A true Holocaust story, The Lion and the Lamb begins with a mysterious plane crash which catapults architect Albert Speer into Adolf Hitler’s inner circle. When the two Nazi leaders become close confidantes, Speer is forced into constant competition with Heinrich Himmler, Joseph Goebbels and the unstable Hermann Göring. After a botched assassination attempt reveals Albert Speer’s name in an SS investigation, Speer is ostracized by the staff and falls under Hitler’s suspicion for disloyalty. As the Russian army advances on Berlin, Speer is poisoned, lied about, and forced to fight for his standing with the most evil and calculating men in Europe. Will Speer survive his last-minute trip to the Führer’s bunker just hours before the end?

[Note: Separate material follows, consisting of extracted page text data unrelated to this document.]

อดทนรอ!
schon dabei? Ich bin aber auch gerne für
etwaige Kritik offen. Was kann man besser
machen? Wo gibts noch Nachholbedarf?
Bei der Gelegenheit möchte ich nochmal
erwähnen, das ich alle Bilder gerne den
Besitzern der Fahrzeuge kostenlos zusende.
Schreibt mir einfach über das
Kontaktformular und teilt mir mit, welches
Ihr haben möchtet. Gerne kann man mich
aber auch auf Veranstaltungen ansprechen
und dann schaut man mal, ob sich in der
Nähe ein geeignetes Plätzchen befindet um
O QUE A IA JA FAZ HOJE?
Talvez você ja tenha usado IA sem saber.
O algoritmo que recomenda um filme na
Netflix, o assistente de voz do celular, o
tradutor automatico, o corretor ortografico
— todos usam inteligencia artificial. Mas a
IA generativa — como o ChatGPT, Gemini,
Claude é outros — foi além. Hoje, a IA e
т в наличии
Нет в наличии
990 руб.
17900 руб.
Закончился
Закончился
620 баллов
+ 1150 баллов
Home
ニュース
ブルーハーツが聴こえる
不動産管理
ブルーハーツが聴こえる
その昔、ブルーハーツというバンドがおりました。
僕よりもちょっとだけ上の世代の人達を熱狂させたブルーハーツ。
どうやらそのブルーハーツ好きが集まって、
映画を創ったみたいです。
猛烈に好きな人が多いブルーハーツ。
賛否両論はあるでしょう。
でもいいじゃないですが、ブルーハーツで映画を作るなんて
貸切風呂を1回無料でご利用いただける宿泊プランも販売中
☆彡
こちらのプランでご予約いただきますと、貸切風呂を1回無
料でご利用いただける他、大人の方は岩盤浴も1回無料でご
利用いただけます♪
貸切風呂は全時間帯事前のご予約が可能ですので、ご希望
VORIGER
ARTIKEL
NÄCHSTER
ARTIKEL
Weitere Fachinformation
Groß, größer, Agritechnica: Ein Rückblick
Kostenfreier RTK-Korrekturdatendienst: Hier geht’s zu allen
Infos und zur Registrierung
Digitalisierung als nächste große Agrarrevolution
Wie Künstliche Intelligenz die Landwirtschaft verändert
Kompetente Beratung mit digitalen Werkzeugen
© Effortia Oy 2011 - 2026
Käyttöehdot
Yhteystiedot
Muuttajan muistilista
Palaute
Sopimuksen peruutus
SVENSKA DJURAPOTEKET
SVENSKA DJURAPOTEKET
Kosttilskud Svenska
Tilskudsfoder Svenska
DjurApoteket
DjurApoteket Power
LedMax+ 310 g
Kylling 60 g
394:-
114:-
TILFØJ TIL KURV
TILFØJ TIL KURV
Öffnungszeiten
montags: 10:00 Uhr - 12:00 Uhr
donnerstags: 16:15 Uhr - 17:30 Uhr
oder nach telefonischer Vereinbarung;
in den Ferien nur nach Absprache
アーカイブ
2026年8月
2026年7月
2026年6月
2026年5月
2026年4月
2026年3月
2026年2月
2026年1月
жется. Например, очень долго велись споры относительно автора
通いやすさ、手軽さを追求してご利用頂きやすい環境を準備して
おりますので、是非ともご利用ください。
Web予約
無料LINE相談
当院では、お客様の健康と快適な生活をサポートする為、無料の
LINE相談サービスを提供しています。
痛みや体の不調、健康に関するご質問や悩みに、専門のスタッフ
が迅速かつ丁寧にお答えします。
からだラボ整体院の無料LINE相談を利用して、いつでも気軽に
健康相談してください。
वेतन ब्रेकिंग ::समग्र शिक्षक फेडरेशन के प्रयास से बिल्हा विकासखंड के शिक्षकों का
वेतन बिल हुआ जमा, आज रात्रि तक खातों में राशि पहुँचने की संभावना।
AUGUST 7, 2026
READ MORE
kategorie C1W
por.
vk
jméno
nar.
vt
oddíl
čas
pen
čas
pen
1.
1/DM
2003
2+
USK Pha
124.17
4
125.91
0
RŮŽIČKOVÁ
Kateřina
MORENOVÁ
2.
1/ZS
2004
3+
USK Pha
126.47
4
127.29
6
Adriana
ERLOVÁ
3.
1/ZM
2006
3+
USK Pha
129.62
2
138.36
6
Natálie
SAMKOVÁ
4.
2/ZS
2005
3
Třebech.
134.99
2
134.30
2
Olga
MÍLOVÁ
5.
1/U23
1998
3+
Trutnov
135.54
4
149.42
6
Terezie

The Lion and the Lamb also tells the story of a Dutch Resistance worker named Corrie ten Boom who leads her entire family into a desperate struggle against the Nazi’s anti-Jewish policies in Holland. Like Speer, Corrie is thrust into a psychological torture chamber suffering daily anguish from abusive guards. She is forced to travel from prison to prison in Nazi death trains after her underground operation is raided by the secret police. A novel of innocence, betrayal and tragedy, The Lion and the Lamb is an absorbing tale of how war-torn people cling to the power of hope and faith.
If my high school and college textbooks had been written this way, I would have been a more eager student of history. The Lion and the Lamb is an anomaly in the genre of historical fiction because every character is real, their words are often their own, and events (between 1942-1966) are recounted chronologically. Essentially, Charles Causey’s narrative infuses the human factors of emotion and moral dilemma into what could otherwise be a dry recollection of facts.
Having read The Hiding Place, I was somewhat familiar with the life and ministry of Corrie ten Boom. However, when her story is laid beside Albert Speer’s I realized several things. The first was a staggering illustration of “cause and effect.” Speer’s place in Hitler’s inner circle exposed him to many decisions which had a trickle down effect on ten Boom. Also, the way the darkness of the Reich pervaded their lives and how each reacted —Speer in his own strength and Corrie in God’s—provided a stark contrast in wisdom. Finally, while I still may not have the ability to recount times and dates, I have a better grasp of how key decisions turned the war.
The Lion and the Lamb is a poignant glimpse into the past. This book held many new discoveries for me and I felt compelled by the author’s writing to examine myself and my faith. How might I have reacted in similar circumstance? This would be a wonderful title for a book discussion group or a reluctant student of history (high school/homeschool where maturity allows).
With thanks to the author/publisher for providing me with a review copy. All opinions are my own.